REQUIRED ACTION:
Reproduce the complete set of records exactly. No picture is to appear in the copy.

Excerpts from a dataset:
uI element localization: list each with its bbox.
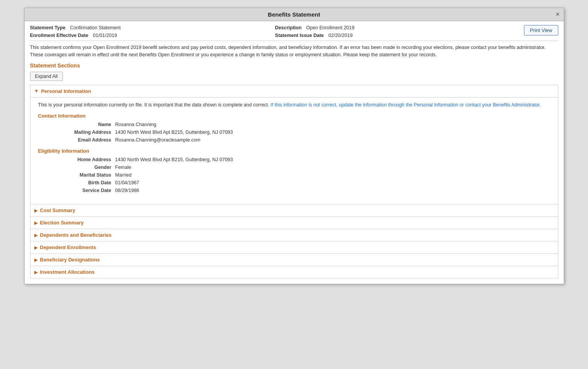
email-value: Rosanna.Channing@oraclesample.com — [115, 137, 200, 143]
email-label: Email Address — [38, 137, 115, 143]
close-button[interactable]: × — [556, 10, 560, 19]
personal-info-intro: This is your personal information curren… — [38, 101, 550, 109]
section-arrow-5: ▶ — [34, 270, 38, 275]
section-header-1[interactable]: ▶Election Summary — [30, 217, 558, 229]
mailing-label: Mailing Address — [38, 130, 115, 135]
gender-row: Gender Female — [38, 165, 550, 170]
personal-info-content: This is your personal information curren… — [30, 97, 558, 204]
section-label-2: Dependents and Beneficiaries — [40, 232, 112, 238]
print-view-button[interactable]: Print View — [524, 25, 558, 35]
personal-info-section: ▼ Personal Information This is your pers… — [30, 85, 558, 205]
section-label-1: Election Summary — [40, 220, 84, 226]
description-label: Description — [275, 25, 302, 30]
name-row: Name Rosanna Channing — [38, 122, 550, 127]
intro-text-2: If this information is not correct, upda… — [269, 102, 541, 108]
eligibility-info-table: Home Address 1430 North West Blvd Apt B2… — [38, 157, 550, 193]
section-block-0: ▶Cost Summary — [30, 204, 558, 217]
mailing-row: Mailing Address 1430 North West Blvd Apt… — [38, 130, 550, 135]
marital-label: Marital Status — [38, 172, 115, 178]
section-label-5: Investment Allocations — [40, 269, 95, 275]
gender-label: Gender — [38, 165, 115, 170]
section-arrow-0: ▶ — [34, 208, 38, 213]
enrollment-date-row: Enrollment Effective Date 01/01/2019 — [30, 33, 275, 38]
email-row: Email Address Rosanna.Channing@oraclesam… — [38, 137, 550, 143]
marital-value: Married — [115, 172, 131, 178]
modal-header: Benefits Statement × — [25, 8, 564, 21]
print-area: Print View — [524, 25, 558, 35]
mailing-value: 1430 North West Blvd Apt B215, Guttenber… — [115, 130, 233, 135]
birth-label: Birth Date — [38, 180, 115, 185]
section-header-3[interactable]: ▶Dependent Enrollments — [30, 241, 558, 253]
section-header-0[interactable]: ▶Cost Summary — [30, 204, 558, 216]
birth-row: Birth Date 01/04/1967 — [38, 180, 550, 185]
section-block-5: ▶Investment Allocations — [30, 266, 558, 278]
name-value: Rosanna Channing — [115, 122, 157, 127]
section-header-4[interactable]: ▶Beneficiary Designations — [30, 254, 558, 266]
sections-wrapper: ▼ Personal Information This is your pers… — [30, 85, 558, 279]
gender-value: Female — [115, 165, 131, 170]
issue-date-label: Statement Issue Date — [275, 33, 323, 38]
section-label-0: Cost Summary — [40, 207, 76, 213]
marital-row: Marital Status Married — [38, 172, 550, 178]
home-address-label: Home Address — [38, 157, 115, 162]
statement-type-value: Confirmation Statement — [70, 25, 121, 30]
section-header-5[interactable]: ▶Investment Allocations — [30, 266, 558, 278]
enrollment-date-value: 01/01/2019 — [93, 33, 117, 38]
expand-all-button[interactable]: Expand All — [30, 72, 63, 81]
home-address-value: 1430 North West Blvd Apt B215, Guttenber… — [115, 157, 233, 162]
eligibility-section-title: Eligibility Information — [38, 148, 550, 154]
meta-columns: Statement Type Confirmation Statement En… — [30, 25, 521, 38]
service-label: Service Date — [38, 188, 115, 193]
sections-heading: Statement Sections — [30, 62, 558, 69]
section-arrow-1: ▶ — [34, 220, 38, 226]
issue-date-value: 02/20/2019 — [329, 33, 353, 38]
meta-left-col: Statement Type Confirmation Statement En… — [30, 25, 275, 38]
modal-container: Benefits Statement × Statement Type Conf… — [24, 8, 564, 284]
statement-type-label: Statement Type — [30, 25, 66, 30]
section-arrow-4: ▶ — [34, 257, 38, 263]
description-value: Open Enrollment 2019 — [306, 25, 354, 30]
section-arrow-3: ▶ — [34, 245, 38, 250]
personal-info-header[interactable]: ▼ Personal Information — [30, 85, 558, 97]
enrollment-date-label: Enrollment Effective Date — [30, 33, 88, 38]
service-value: 08/29/1986 — [115, 188, 140, 193]
section-label-4: Beneficiary Designations — [40, 257, 100, 263]
description-row: Description Open Enrollment 2019 — [275, 25, 520, 30]
meta-right-col: Description Open Enrollment 2019 Stateme… — [275, 25, 520, 38]
intro-text-1: This is your personal information curren… — [38, 102, 270, 108]
service-row: Service Date 08/29/1986 — [38, 188, 550, 193]
contact-section-title: Contact Information — [38, 113, 550, 119]
modal-body: Statement Type Confirmation Statement En… — [25, 21, 564, 284]
section-block-3: ▶Dependent Enrollments — [30, 241, 558, 254]
collapsed-sections-container: ▶Cost Summary▶Election Summary▶Dependent… — [30, 204, 558, 278]
section-label-3: Dependent Enrollments — [40, 244, 96, 250]
description-paragraph: This statement confirms your Open Enroll… — [30, 40, 558, 59]
section-block-2: ▶Dependents and Beneficiaries — [30, 229, 558, 241]
top-meta-area: Statement Type Confirmation Statement En… — [30, 25, 558, 38]
home-address-row: Home Address 1430 North West Blvd Apt B2… — [38, 157, 550, 162]
issue-date-row: Statement Issue Date 02/20/2019 — [275, 33, 520, 38]
contact-info-table: Name Rosanna Channing Mailing Address 14… — [38, 122, 550, 143]
personal-info-arrow: ▼ — [34, 88, 39, 94]
section-arrow-2: ▶ — [34, 233, 38, 238]
modal-title: Benefits Statement — [268, 11, 320, 18]
birth-value: 01/04/1967 — [115, 180, 140, 185]
personal-info-label: Personal Information — [41, 88, 91, 94]
section-header-2[interactable]: ▶Dependents and Beneficiaries — [30, 229, 558, 241]
section-block-1: ▶Election Summary — [30, 217, 558, 229]
section-block-4: ▶Beneficiary Designations — [30, 254, 558, 266]
name-label: Name — [38, 122, 115, 127]
statement-type-row: Statement Type Confirmation Statement — [30, 25, 275, 30]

SOLUTION BELOW:
uI element localization: list each with its bbox.
email-value: Rosanna.Channing@oraclesample.com — [115, 137, 200, 143]
email-label: Email Address — [38, 137, 115, 143]
close-button[interactable]: × — [556, 10, 560, 19]
personal-info-intro: This is your personal information curren… — [38, 101, 550, 109]
section-arrow-5: ▶ — [34, 270, 38, 275]
section-header-1[interactable]: ▶Election Summary — [30, 217, 558, 229]
mailing-label: Mailing Address — [38, 130, 115, 135]
gender-row: Gender Female — [38, 165, 550, 170]
personal-info-content: This is your personal information curren… — [30, 97, 558, 204]
section-label-2: Dependents and Beneficiaries — [40, 232, 112, 238]
print-view-button[interactable]: Print View — [524, 25, 558, 35]
personal-info-section: ▼ Personal Information This is your pers… — [30, 85, 558, 205]
section-label-1: Election Summary — [40, 220, 84, 226]
description-label: Description — [275, 25, 302, 30]
name-row: Name Rosanna Channing — [38, 122, 550, 127]
intro-text-2: If this information is not correct, upda… — [269, 102, 541, 108]
eligibility-info-table: Home Address 1430 North West Blvd Apt B2… — [38, 157, 550, 193]
section-block-0: ▶Cost Summary — [30, 204, 558, 217]
mailing-row: Mailing Address 1430 North West Blvd Apt… — [38, 130, 550, 135]
marital-label: Marital Status — [38, 172, 115, 178]
section-label-5: Investment Allocations — [40, 269, 95, 275]
gender-label: Gender — [38, 165, 115, 170]
section-arrow-0: ▶ — [34, 208, 38, 213]
enrollment-date-row: Enrollment Effective Date 01/01/2019 — [30, 33, 275, 38]
email-row: Email Address Rosanna.Channing@oraclesam… — [38, 137, 550, 143]
marital-value: Married — [115, 172, 131, 178]
modal-header: Benefits Statement × — [25, 8, 564, 21]
print-area: Print View — [524, 25, 558, 35]
mailing-value: 1430 North West Blvd Apt B215, Guttenber… — [115, 130, 233, 135]
birth-label: Birth Date — [38, 180, 115, 185]
section-header-3[interactable]: ▶Dependent Enrollments — [30, 241, 558, 253]
section-header-0[interactable]: ▶Cost Summary — [30, 204, 558, 216]
birth-row: Birth Date 01/04/1967 — [38, 180, 550, 185]
section-block-5: ▶Investment Allocations — [30, 266, 558, 278]
name-value: Rosanna Channing — [115, 122, 157, 127]
section-header-4[interactable]: ▶Beneficiary Designations — [30, 254, 558, 266]
sections-wrapper: ▼ Personal Information This is your pers… — [30, 85, 558, 279]
gender-value: Female — [115, 165, 131, 170]
issue-date-label: Statement Issue Date — [275, 33, 323, 38]
section-label-0: Cost Summary — [40, 207, 76, 213]
marital-row: Marital Status Married — [38, 172, 550, 178]
home-address-label: Home Address — [38, 157, 115, 162]
statement-type-value: Confirmation Statement — [70, 25, 121, 30]
section-header-5[interactable]: ▶Investment Allocations — [30, 266, 558, 278]
enrollment-date-value: 01/01/2019 — [93, 33, 117, 38]
expand-all-button[interactable]: Expand All — [30, 72, 63, 81]
home-address-value: 1430 North West Blvd Apt B215, Guttenber… — [115, 157, 233, 162]
eligibility-section-title: Eligibility Information — [38, 148, 550, 154]
meta-columns: Statement Type Confirmation Statement En… — [30, 25, 521, 38]
service-label: Service Date — [38, 188, 115, 193]
sections-heading: Statement Sections — [30, 62, 558, 69]
section-arrow-1: ▶ — [34, 220, 38, 226]
issue-date-value: 02/20/2019 — [329, 33, 353, 38]
meta-left-col: Statement Type Confirmation Statement En… — [30, 25, 275, 38]
modal-container: Benefits Statement × Statement Type Conf… — [24, 8, 564, 284]
statement-type-label: Statement Type — [30, 25, 66, 30]
section-arrow-4: ▶ — [34, 257, 38, 263]
description-value: Open Enrollment 2019 — [306, 25, 354, 30]
section-arrow-3: ▶ — [34, 245, 38, 250]
personal-info-header[interactable]: ▼ Personal Information — [30, 85, 558, 97]
enrollment-date-label: Enrollment Effective Date — [30, 33, 88, 38]
service-value: 08/29/1986 — [115, 188, 140, 193]
section-label-4: Beneficiary Designations — [40, 257, 100, 263]
description-row: Description Open Enrollment 2019 — [275, 25, 520, 30]
meta-right-col: Description Open Enrollment 2019 Stateme… — [275, 25, 520, 38]
intro-text-1: This is your personal information curren… — [38, 102, 270, 108]
service-row: Service Date 08/29/1986 — [38, 188, 550, 193]
contact-section-title: Contact Information — [38, 113, 550, 119]
modal-body: Statement Type Confirmation Statement En… — [25, 21, 564, 284]
section-block-3: ▶Dependent Enrollments — [30, 241, 558, 254]
collapsed-sections-container: ▶Cost Summary▶Election Summary▶Dependent… — [30, 204, 558, 278]
section-label-3: Dependent Enrollments — [40, 244, 96, 250]
description-paragraph: This statement confirms your Open Enroll… — [30, 40, 558, 59]
section-block-2: ▶Dependents and Beneficiaries — [30, 229, 558, 241]
top-meta-area: Statement Type Confirmation Statement En… — [30, 25, 558, 38]
home-address-row: Home Address 1430 North West Blvd Apt B2… — [38, 157, 550, 162]
issue-date-row: Statement Issue Date 02/20/2019 — [275, 33, 520, 38]
contact-info-table: Name Rosanna Channing Mailing Address 14… — [38, 122, 550, 143]
personal-info-arrow: ▼ — [34, 88, 39, 94]
section-arrow-2: ▶ — [34, 233, 38, 238]
modal-title: Benefits Statement — [268, 11, 320, 18]
birth-value: 01/04/1967 — [115, 180, 140, 185]
personal-info-label: Personal Information — [41, 88, 91, 94]
section-header-2[interactable]: ▶Dependents and Beneficiaries — [30, 229, 558, 241]
section-block-1: ▶Election Summary — [30, 217, 558, 229]
section-block-4: ▶Beneficiary Designations — [30, 254, 558, 266]
name-label: Name — [38, 122, 115, 127]
statement-type-row: Statement Type Confirmation Statement — [30, 25, 275, 30]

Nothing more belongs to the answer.